Le conflit entre GardaWorld et la Caisse de dépôt expliqué

Michel Nadeau, expert-conseil à l’Institut sur la gouvernance
Photo: Valérian Mazataud Le Devoir Michel Nadeau, expert-conseil à l’Institut sur la gouvernance

Depuis plusieurs semaines, la tension monte entre GardaWorld et la Caisse de dépôt et placement du Québec concernant le dossier de la société britannique G4S. Michel Nadeau, expert-conseil à l’Institut sur la gouvernance, revient sur les origines du conflit en entrevue avec Le Devoir.

Qui sont les acteurs impliqués dans ce dossier ?

Les protagonistes de ce dossier sont trois géants dans le domaine de la sécurité, du gardiennage et de la surveillance : G4S, GardaWorld et Allied Universal Security.

La société britannique G4S est le plus important d’entre eux. C’est une firme qui opère sur six continents et emploie 610 000 personnes, dont 9000 Canadiens. Cependant, l’entreprise a connu beaucoup de problèmes et le rendement n’a pas été au rendez-vous dans les dernières années. La société est désormais convoitée par deux potentiels acquéreurs que sont GardaWorld et Allied Universal Security, entreprise dans laquelle la Caisse de dépôt et placement du Québec (CDPQ) détient 35 % des parts.

L’entreprise GardaWorld est basée à Montréal et compte 102 000 employés déployés sur cinq continents, tandis que Allied Universal Security est une firme américaine qui emploie 200 000 personnes, mais qui est seulement présente en Amérique du Nord. Les deux veulent acquérir G4S, avec comme ambition de devenir le numéro un mondial dans le domaine de la sécurité privée.

Que s’est-il passé dans les dernières semaines ?

En juillet, la Caisse a offert à GardaWorld de l’aider à acquérir G4S grâce à une offre en actions privilégiées de plus de 1 milliard $US, malgré le fait que la Caisse détienne des parts dans Allied Universal Security. C’est le rôle de la Caisse de contribuer au développement des entreprises québécoises. Toutefois, GardaWorld a finalement décliné l’offre de financement.

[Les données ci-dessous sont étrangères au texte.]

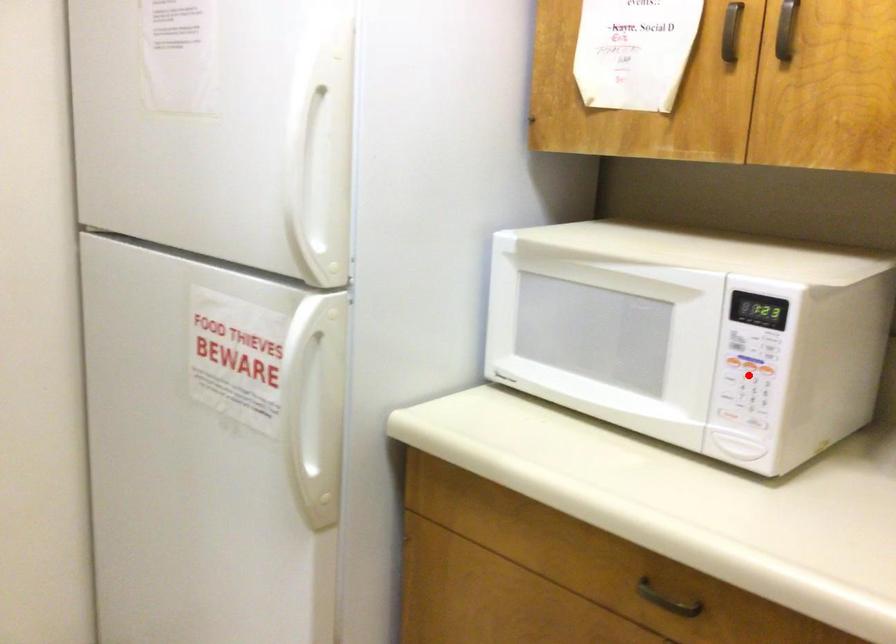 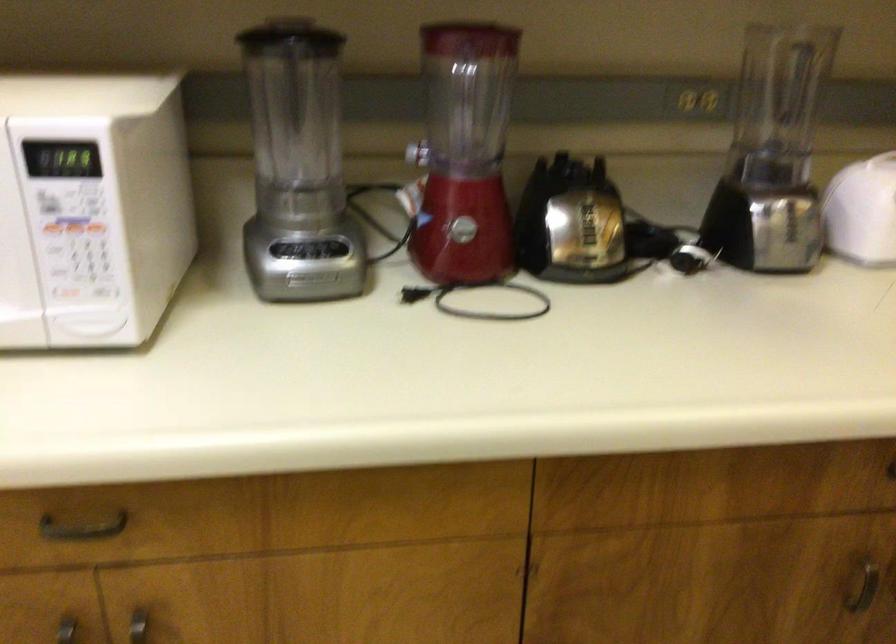 Question: I am providing you with two images of the same scene from different viewpoints. Given a red point in image1, look at the same physical point in image2. Is it:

Fin septembre, GardaWorld a déposé une offre ferme pour acquérir l’entièreté des actions de G4S pour une valeur estimée à 5,2 milliards $CA (soit 190 pence par action). Cette offre a été rejetée, tout comme celle d’Allied Universal Security, déposée fin octobre, qui valorisait G4S à environ 5,7 milliards $CA (soit 210 pence par action). Dans les deux cas, G4S a décliné les offres, estimant qu’elles n’étaient pas assez élevées. On peut s’attendre à ce qu’il y ait une surenchère dans les prochaines semaines. 

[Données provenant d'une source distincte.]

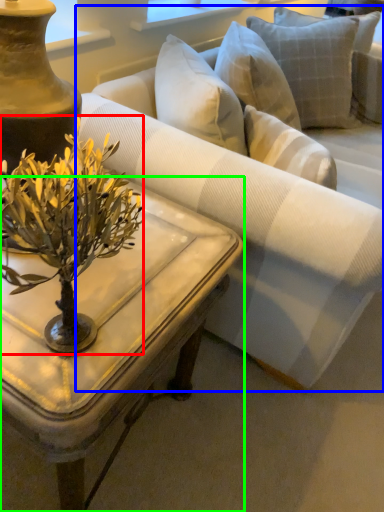 Question: Which object is the closest to the flower (highlighted by a red box)? Choose among these: studio couch (highlighted by a blue box) or coffee table (highlighted by a green box).

Choices:
 (A) studio couch
 (B) coffee table

Answer: (B)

GardaWorld et Allied Universal Security veulent acquérir G4S, avec comme ambition de devenir le numéro un mondial dans le domaine de la sécurité privée

Lundi, en entrevue à Radio-Canada, Stéphan Crétier, président et directeur général de GardaWorld a dénoncé le rôle de la Caisse dans le dossier G4S, lui demandant « d’arrêter de nuire à GardaWorld avec une offre concurrente ». Toutefois, en tant qu’actionnaire minoritaire d’Allied Universal, la Caisse n’a pas le pouvoir d’empêcher l’entreprise américaine de déposer une offre d’achat pour G4S. Le même jour, la CDPQ a envoyé une mise en demeure à l’attention de GardaWorld, dénonçant « le procès d’intention que livre Garda à la Caisse sur la place publique depuis plusieurs semaines » et réclamant que l’entreprise cesse « d’émettre toute déclaration mensongère eu égard au rôle joué par la Caisse » dans le dossier G4S.

Qu’en pense le gouvernement du Québec ?

Mardi, le ministre de l’Économie du Québec, Pierre Fitzgibbon, a affirmé qu’il aimerait que GardaWorld puisse mettre la main sur G4S afin que Montréal devienne le siège de la plus importante entreprise dans le domaine de la sécurité. Le ministre a même proposé l’aide d’Investissement Québec. Toutefois, le premier ministre Legault a déclaré qu’il n’a pas l’intention de s’immiscer dans le conflit opposant GardaWorld à la CDPQ, malgré l’appel de M. Crétier pour qu’il intervienne dans ce dossier.